The Usher Hall was packed on Sunday night, and there was a real sense of expectation in the air. This was, after all, a performance of Mahler’s Second Symphony, the ‘Resurrection’, which depicts everything from birth to death and rebirth, and seemingly everything in between, in a monumental, 90-minute piece bringing together a huge orchestra, choir, organ and two solo singers. By the end, it feels more like a mini-opera than a symphony, and the emotional range is huge, from bleak despair in the funereal first movement to ecstatic elation in the closing moments.
Focus of attention, though, was conductor Donald Runnicles, who seemed entirely in his element in this grand, extravagant music. His first movement was hard-driven and unrelenting, at times overwhelming, but he also had a keen ear for the telling details in Mahler’s rich orchestration. The towering, dissonant chords that herald the return of the opening music were shattering, but likewise he brought tenderness to the movement’s glowing second theme.

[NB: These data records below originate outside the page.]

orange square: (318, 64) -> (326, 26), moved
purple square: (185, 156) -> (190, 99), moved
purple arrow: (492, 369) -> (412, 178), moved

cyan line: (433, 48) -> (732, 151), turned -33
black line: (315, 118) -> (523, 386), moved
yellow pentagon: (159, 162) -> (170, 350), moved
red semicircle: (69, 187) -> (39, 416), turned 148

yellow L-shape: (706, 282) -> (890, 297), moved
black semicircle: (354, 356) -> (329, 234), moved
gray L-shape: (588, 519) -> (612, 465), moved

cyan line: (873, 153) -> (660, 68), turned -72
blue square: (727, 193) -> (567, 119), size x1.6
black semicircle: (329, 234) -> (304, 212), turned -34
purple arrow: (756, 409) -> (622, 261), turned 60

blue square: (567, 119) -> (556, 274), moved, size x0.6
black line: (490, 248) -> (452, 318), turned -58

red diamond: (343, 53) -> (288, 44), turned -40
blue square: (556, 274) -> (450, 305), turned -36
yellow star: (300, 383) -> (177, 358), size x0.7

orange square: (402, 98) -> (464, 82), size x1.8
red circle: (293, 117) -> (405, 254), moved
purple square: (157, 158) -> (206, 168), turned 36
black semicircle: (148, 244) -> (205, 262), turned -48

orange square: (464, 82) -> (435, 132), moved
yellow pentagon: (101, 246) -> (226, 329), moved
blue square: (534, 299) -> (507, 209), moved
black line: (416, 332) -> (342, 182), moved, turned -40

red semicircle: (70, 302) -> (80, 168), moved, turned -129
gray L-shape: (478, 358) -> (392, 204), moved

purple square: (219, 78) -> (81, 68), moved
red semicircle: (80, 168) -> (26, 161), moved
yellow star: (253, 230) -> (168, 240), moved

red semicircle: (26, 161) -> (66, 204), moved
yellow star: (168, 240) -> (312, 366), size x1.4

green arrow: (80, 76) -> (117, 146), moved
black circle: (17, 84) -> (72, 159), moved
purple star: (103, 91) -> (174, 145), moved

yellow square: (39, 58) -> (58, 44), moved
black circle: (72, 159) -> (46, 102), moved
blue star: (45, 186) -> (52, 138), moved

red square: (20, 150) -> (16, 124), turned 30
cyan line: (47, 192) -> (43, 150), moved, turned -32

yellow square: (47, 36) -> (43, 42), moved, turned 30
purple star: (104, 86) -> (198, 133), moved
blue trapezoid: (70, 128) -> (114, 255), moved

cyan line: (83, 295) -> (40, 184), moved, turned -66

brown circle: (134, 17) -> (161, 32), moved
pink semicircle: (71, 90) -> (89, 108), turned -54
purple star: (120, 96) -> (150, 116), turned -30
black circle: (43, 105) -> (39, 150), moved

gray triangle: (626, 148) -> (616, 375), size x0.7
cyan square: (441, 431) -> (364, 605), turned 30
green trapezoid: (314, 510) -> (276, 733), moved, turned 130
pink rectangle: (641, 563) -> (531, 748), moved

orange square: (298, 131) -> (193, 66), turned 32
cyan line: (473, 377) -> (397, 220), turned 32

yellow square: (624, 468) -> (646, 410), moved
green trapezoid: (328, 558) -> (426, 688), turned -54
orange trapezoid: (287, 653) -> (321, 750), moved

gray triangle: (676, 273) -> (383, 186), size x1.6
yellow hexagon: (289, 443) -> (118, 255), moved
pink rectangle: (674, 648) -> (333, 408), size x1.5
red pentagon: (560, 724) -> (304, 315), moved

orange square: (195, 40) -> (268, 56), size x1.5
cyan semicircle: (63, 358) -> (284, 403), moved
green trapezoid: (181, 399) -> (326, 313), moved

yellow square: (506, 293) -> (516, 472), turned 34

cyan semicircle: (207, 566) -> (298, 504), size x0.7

It was in the symphony’s middle movements, however, that the spell was somewhat broken, with a strangely subdued second movement, and a rather tame third movement that fell slightly short on obsessive energy and was far too well behaved. The hymn-like Urlicht fourth movement, given a sublimely rich yet clear reading by mezzo-soprano Karen Cargill, nevertheless lacked a bit of gravitas.
The hair-raising shriek of despair that opens the final movement showed that things were back on track, though, and despite some surprisingly shaky offstage brass, Runnicles brought things to an overwhelming conclusion as chiming gongs and bells joined the choir, orchestra, organ and soloists to depict the soul’s rebirth. The strings of the BBC Scottish Symphony Orchestra glowed throughout, there were vivid solos from the woodwind and brass, and the Edinburgh Festival Chorus, impressively singing from memory, made a glorious sound.